The years of my childhood were filled with many traumatic moments. I learnt at a very young age the safest way to ensure the least pain was to disassociate. It wasn't a consciouses decision it happened naturally and became an important part of my survival.
As I got older I found I could turn it on at ease. Moments when my mother was giving one of her never ending lectures on how terrible we were. Moments when she would tell our friends that we were worthless and forbid us to talk to them. Moments when her rage controlled her and she slapped, kicked, and beat us until she tired out. Getting in touch with the anger, the shame, the guilt only created more pain.

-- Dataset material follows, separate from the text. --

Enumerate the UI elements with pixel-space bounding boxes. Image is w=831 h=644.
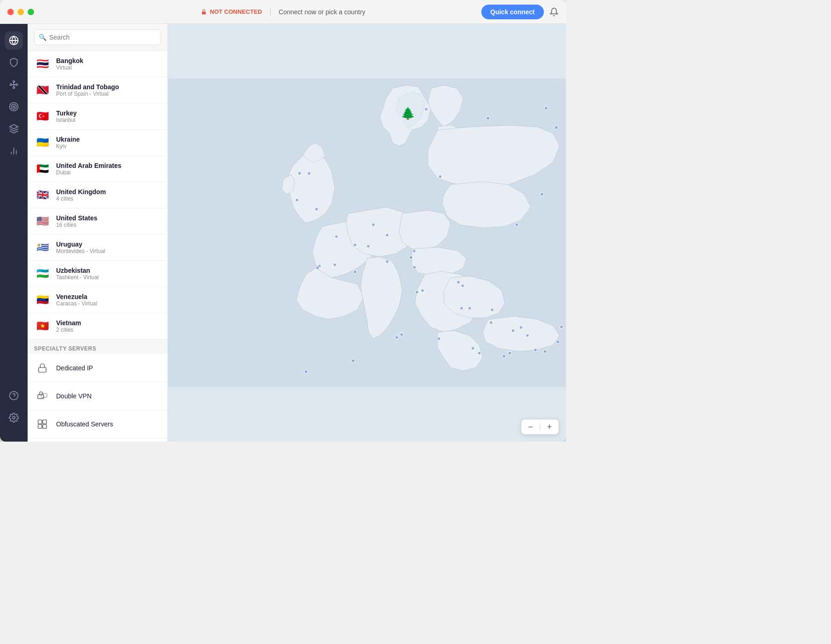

But it's the moments filled with emotions that I vividly remember. The first teacher who took me aside and told me she believed in me. The first time I stayed at a friends house and saw the meaning of a loving family. The first time someone did something for me just because they cared. It is these moments that stand out the most.
While turning off my emotions has always been easy turning them on is so much harder. There were days that I would walk around completely numb an empty hole in my heart where my feelings should reside. It was like my heart has been encased in an impenetrable glass box. The self harm started because I needed something intense to break though those walls of glass imprisoning me. I wanted to feel and pain seemed a better option then numbness.
When the glass box would shatter my emotions would break free and overwhelm me. They seemed to be magnified and to much to bear. So again I would turn to the self harm to help me reign in my feelings and make them more manageable. It was a never ending cycle.
Now I am a mother I need to be able to carefully open the glass box of my emotions. I want to feel the unlimited love for my baby, the pain when she is hurt, the pride in her progress.
Day by day my daughter is slowly teaching me to get in touch with my feelings without letting them destroy me.